To play a saxophone, a saxophonist holds the saxophone so that the mouthpiece, which is attached to the crook, gently swings into the mouth for placement by adjusting the neck strap. (Smaller saxophones, such as the sopranino and soprillo, may be played without using a neck strap as it suits the player, but it is essential for the larger saxophones.) The mouthpiece is a shaped piece of rubber, plastic, metal, or glass that allows a reed, held in place by a ligature, to vibrate. These vibrations are the birthplace of sound within a saxophone. By placing the mouthpiece gently in one's mouth and blowing across the reed, vibrations travel through the body and out the tone holes that are uncovered. Pressing and opening specific keys allows different tone hole combinations, which gives the saxophonist the freedom to play over two octaves of pitches. (Some saxophonists can play many more octaves by using new fingerings and breath techniques in the upper range, which is known as altissimo.)
Throughout the Saxophone History, the saxophone has enjoyed success in military bands, then graduated to an increased solo repertoire in the classical world. Meanwhile, it has become part of many popular music genres, such as pop, big band, blues, rock and roll, ska, and jazz. The saxophone's relatively easy learning curve has made it popular in public school music programs for children and adults alike. Whether you are a beginner studying scales from the Mel Bay books, or an adept reading The Art of Saxophone Playing by Larry Teal, the educational literature on the saxophone is far-reaching.

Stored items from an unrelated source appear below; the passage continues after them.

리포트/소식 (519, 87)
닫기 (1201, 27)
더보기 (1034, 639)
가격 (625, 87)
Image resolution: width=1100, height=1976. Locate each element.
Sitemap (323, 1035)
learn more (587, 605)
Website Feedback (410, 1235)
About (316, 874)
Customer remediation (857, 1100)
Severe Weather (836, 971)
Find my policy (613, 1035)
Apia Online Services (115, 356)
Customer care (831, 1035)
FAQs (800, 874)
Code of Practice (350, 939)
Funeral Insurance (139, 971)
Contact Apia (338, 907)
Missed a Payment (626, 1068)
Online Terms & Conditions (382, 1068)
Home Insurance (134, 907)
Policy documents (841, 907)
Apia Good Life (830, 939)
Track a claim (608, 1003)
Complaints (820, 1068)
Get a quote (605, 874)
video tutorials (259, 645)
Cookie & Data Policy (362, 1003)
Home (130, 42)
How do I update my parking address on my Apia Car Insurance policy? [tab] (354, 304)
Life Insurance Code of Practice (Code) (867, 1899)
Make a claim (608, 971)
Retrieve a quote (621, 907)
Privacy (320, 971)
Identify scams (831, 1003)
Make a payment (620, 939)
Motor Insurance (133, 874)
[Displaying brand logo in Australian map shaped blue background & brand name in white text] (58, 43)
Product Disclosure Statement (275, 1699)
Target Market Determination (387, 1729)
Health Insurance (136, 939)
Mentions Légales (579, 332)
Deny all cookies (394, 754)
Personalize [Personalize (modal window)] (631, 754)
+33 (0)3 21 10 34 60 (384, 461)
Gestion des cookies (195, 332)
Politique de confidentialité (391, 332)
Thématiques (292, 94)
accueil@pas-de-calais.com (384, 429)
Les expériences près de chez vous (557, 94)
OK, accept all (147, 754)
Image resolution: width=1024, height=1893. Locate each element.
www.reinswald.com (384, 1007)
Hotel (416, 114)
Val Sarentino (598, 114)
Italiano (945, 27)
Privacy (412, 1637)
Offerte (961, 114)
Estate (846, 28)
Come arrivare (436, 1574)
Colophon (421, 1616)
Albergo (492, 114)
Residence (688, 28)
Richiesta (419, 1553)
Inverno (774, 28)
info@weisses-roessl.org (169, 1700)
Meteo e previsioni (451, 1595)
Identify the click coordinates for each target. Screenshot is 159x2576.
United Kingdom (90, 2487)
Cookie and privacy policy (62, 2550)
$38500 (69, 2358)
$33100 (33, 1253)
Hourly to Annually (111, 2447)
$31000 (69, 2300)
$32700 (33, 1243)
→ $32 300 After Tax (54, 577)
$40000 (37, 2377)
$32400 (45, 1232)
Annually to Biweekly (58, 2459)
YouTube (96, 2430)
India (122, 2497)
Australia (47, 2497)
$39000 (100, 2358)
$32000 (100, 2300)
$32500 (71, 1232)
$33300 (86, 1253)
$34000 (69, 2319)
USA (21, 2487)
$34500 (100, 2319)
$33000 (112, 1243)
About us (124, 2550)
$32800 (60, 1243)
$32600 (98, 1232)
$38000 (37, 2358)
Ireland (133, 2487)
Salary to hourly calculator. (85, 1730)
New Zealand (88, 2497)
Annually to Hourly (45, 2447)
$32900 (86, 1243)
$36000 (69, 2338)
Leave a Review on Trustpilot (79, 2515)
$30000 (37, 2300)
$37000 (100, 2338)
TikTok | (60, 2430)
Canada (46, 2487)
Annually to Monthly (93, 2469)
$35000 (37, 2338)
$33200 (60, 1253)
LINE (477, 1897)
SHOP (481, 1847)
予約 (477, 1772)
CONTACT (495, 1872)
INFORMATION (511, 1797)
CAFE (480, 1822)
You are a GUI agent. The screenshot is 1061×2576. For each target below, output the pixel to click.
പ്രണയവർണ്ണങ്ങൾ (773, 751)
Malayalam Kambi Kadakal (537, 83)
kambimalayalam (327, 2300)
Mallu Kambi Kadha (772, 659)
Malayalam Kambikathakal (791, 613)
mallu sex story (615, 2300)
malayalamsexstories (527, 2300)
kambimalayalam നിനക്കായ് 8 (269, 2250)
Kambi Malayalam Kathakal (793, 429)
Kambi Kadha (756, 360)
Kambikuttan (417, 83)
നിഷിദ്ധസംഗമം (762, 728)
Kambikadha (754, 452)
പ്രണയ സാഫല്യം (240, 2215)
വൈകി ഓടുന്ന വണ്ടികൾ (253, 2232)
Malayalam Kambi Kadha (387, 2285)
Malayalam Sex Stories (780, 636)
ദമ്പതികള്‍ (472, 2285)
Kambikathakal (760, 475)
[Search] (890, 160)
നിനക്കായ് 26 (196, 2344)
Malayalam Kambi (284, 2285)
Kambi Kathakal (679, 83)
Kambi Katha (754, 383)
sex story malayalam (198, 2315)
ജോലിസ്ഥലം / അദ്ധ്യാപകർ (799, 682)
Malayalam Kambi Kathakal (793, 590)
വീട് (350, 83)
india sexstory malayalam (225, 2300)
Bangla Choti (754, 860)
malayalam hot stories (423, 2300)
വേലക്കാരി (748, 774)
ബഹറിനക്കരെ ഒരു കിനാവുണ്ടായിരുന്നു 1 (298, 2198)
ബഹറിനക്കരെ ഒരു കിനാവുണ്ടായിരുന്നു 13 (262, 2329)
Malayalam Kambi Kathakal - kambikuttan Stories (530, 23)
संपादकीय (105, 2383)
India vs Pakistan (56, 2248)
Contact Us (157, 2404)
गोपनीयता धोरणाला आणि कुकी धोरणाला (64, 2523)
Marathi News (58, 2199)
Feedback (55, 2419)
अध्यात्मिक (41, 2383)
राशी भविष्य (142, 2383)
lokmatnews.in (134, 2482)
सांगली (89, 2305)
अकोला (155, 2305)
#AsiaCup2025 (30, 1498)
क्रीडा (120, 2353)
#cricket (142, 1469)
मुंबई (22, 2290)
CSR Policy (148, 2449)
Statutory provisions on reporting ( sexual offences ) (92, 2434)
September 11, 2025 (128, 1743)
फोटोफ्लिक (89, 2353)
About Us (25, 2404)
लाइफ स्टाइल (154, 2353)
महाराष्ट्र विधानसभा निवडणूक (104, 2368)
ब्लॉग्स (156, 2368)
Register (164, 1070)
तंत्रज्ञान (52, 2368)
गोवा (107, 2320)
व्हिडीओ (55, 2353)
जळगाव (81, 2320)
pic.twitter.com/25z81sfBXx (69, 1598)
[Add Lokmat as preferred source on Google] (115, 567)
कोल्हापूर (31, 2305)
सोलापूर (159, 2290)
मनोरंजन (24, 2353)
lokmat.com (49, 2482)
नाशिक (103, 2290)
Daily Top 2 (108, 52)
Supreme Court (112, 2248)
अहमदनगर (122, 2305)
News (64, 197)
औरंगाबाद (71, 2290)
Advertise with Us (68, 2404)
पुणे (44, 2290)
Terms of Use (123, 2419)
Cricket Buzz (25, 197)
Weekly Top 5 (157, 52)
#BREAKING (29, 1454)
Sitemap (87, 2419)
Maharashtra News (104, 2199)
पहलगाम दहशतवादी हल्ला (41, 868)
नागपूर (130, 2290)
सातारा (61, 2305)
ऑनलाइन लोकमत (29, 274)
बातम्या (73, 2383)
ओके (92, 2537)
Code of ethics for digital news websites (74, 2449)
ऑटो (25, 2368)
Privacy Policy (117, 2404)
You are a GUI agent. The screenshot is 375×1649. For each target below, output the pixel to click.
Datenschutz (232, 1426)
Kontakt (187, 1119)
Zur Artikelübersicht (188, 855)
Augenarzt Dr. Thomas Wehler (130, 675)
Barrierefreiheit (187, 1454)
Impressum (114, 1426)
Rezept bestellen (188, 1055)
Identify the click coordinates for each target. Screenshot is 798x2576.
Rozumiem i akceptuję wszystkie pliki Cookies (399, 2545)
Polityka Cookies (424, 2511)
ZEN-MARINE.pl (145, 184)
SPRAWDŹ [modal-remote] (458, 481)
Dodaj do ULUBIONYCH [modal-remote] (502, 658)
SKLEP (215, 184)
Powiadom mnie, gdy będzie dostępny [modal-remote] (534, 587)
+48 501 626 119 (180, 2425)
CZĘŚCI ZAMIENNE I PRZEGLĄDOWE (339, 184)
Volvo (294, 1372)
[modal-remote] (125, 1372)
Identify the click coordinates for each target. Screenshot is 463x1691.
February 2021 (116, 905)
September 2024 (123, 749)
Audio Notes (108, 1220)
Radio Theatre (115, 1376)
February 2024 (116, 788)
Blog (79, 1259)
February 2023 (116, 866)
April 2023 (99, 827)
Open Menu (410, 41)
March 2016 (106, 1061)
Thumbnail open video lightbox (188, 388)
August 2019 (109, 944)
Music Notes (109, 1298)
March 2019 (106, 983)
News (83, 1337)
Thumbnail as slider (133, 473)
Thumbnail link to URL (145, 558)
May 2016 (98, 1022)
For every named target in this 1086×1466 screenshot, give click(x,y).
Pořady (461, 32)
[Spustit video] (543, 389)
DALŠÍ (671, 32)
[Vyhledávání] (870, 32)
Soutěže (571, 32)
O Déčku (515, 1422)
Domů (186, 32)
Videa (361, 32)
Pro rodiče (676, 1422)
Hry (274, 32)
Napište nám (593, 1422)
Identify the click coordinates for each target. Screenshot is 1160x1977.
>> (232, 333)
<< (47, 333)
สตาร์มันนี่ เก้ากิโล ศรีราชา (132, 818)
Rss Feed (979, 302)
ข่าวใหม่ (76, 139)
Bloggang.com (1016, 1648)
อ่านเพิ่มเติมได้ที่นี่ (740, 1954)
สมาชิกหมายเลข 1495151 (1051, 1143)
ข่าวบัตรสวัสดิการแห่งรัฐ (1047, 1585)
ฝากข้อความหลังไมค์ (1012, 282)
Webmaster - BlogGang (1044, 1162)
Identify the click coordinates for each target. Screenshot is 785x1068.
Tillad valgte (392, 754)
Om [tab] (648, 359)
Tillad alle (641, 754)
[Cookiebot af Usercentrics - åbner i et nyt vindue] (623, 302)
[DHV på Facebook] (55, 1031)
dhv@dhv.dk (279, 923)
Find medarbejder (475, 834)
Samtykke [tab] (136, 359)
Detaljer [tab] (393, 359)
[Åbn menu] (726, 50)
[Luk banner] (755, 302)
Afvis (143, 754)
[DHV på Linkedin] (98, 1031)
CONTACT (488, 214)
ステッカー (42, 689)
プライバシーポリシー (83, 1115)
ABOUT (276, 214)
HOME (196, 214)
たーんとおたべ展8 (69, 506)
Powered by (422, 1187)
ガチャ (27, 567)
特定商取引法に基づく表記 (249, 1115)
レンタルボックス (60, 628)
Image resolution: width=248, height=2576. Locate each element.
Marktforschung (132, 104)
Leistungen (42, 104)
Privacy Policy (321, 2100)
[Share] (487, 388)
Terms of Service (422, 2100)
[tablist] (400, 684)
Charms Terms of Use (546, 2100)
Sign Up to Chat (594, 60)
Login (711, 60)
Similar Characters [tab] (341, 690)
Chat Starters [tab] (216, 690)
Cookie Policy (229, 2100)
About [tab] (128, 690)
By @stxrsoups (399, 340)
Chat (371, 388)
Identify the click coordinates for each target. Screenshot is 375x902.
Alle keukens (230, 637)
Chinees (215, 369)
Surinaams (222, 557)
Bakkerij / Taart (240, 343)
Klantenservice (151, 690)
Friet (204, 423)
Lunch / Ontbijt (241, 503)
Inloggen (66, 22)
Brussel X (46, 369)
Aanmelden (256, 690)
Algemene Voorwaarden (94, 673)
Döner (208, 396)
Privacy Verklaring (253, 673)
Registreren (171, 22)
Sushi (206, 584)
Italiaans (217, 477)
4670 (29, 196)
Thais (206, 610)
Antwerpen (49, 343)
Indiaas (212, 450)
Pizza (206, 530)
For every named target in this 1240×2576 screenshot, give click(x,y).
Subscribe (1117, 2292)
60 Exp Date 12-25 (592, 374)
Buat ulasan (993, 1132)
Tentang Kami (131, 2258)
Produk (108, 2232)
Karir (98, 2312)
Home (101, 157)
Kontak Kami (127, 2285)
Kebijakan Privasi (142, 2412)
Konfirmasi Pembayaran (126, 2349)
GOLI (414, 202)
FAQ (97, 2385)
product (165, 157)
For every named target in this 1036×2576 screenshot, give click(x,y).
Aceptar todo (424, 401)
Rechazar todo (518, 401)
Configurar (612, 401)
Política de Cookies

When Adolphe's patent expired in 1866, the floodgates opened for many other manufacturers to step in. Today, Selmer, Conn, Yamaha, Yanigasawa, Grafton, Giardinelli, Keilwerth, LA Sax, Orsi, Bundy, King, Benedikt Eppelsheim, Kohlert, Amati, Cannonball, Jupiter, and many other companies provide saxophones for students and professional saxophonists. An even wider array of mouthpieces exists, providing endless equipment combinations to find the perfect setup for any saxophonist's playing style.